Capítulo 12

"Eu prefiro ficar sozinho, sim, do que ficar envolvido demais no seu corpo." — Leave Before you Love Me, Marshmello ft. Jonas Brothers

2014.

— AAAAAHHHH!!! NÃO FODE, MANO!!!!!

— Olha a boca, Pedro Henrique!!! — A tia Patrícia brigou com meu amigo do lado, mas ele estava certo, caramba, o Brasil já tava perdendo de dois a zero da Alemanha!

— Tá brincando comigo, véi, na moral. — Cobri o rosto com as mãos, eu tinha medo daquele jogo, sinceramente. O time todo tava desequilibrado, todo mundo perdido, menino Ney machucado, era de doer.

— COMO ASSIM OUTRO GOL? AH, NÃO!

Pedro Henrique queria voar em cima da televisão, ele havia me chamado pra ver o jogo em sua casa junto com os meninos da sala e seu rosto branco estava vermelho já, de tanta raiva.

— Quer ver que já já eu vou desligar essa televisão! — A mãe dele gritou da cozinha. — Aí ninguém vai ver nada!

— Eu desisto, não adianta nem ver, impossível esse time de bosta ganhar! — Ele se jogou no sofá e cruzou os braços. Luan olhava pra tela concentrado, ainda com esperança, e eu também estava na torcida.

Mas quando o quarto, o quinto e o sexto gol vieram, todo mundo já tava cansado de esperar alguma coisa.

— Na boa, cansei, chega. — Pedro levantou bufando e tirou a camisa do Brasil com raiva. — Vergonha de ser brasileiro!!!!

— Ainda bem que eu não vim com ela. — Andrezin riu e se levantou para ir à cozinha beber água. Ele era o irmão de Pedro, um ano mais velho, mas como reprovou os dois estavam na mesma sala.
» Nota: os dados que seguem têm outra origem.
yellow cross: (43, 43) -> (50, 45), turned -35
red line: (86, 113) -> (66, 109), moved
Quando o jogo acabou depois de sete gols da Alemanha e só um do Brasil, a gente estava só a derrota.

— Se eu fosse tu, num andava com essa coisa feia aí também não. — Pedro virou pra mim, pois eu estava com a versão azul da camisa do Brasil.
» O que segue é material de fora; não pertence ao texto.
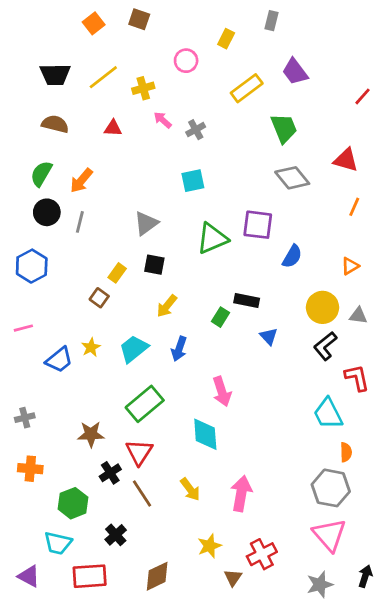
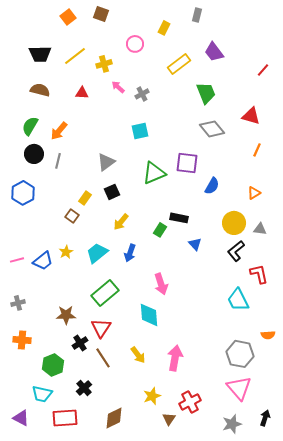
black square: (154, 265) -> (112, 192), turned -35
pink line: (23, 328) -> (17, 260), moved
orange semicircle: (346, 452) -> (268, 335), moved, turned 88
— Bah, eu tô de boa assim, já já tenho que ir pra casa também. — falei bem natural, mas na verdade eu não podia tirar a camisa por usar binder. Mesmo com meus peitos pequenos graças ao bloqueador hormonal, eles ainda existiam um pouco ali e eu precisava deixar meu peitoral reto. — Eu vou calçar meu tênis, minha mãe quer que eu chego cedo em casa.

Fui até a entrada da casa, meu tênis estava no tapete de Bem-vindo. Me sentei no chão mesmo e comecei a calçar minhas meias, todo mundo veio com roupa de time e chuteira pra comemorar, mas não tinha mais nada legal sobre a Copa hoje pra falar.
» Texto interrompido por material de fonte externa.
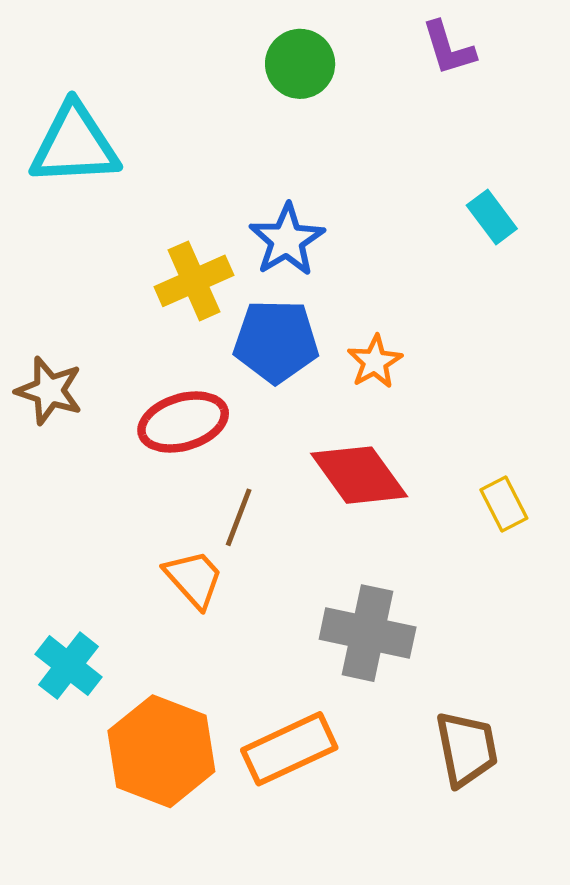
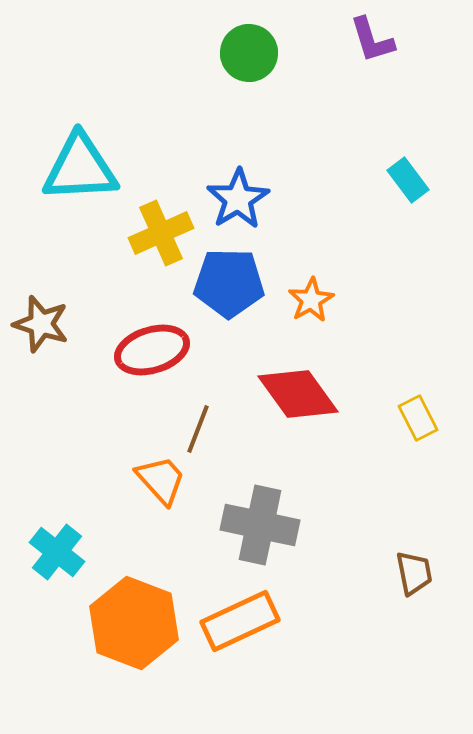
cyan triangle: (75, 145) -> (80, 168), moved
gray cross: (368, 633) -> (260, 525), moved
brown trapezoid: (466, 749) -> (414, 573), moved, size x0.7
Enquanto colocava a chuteira, ouvi a voz da tia Patrícia, mãe do Pedro e do André, falando com o filho mais velho da cozinha. Comecei a calçar mais lentamente e em silêncio pra pegar a conversa, que estava difícil de ouvir pela distância, mas eu tinha o ouvido bom pra fofoca.

— Aquele seu amigo é diferente, né? Nome diferente também.

— É, mas ele é mó legal.

Tia Patrícia falou alguma coisa que não ouvi, e também fiquei com medo de saber. Como bom ansioso que eu era, comecei a reviver todos os gestos, falas e reações que tive ao longo do tempo que estava na casa dos meus amigos.

Será que os pais dos meus amigos reparavam em coisas que eles mesmos não reparavam? Eu precisava ser mais esperto.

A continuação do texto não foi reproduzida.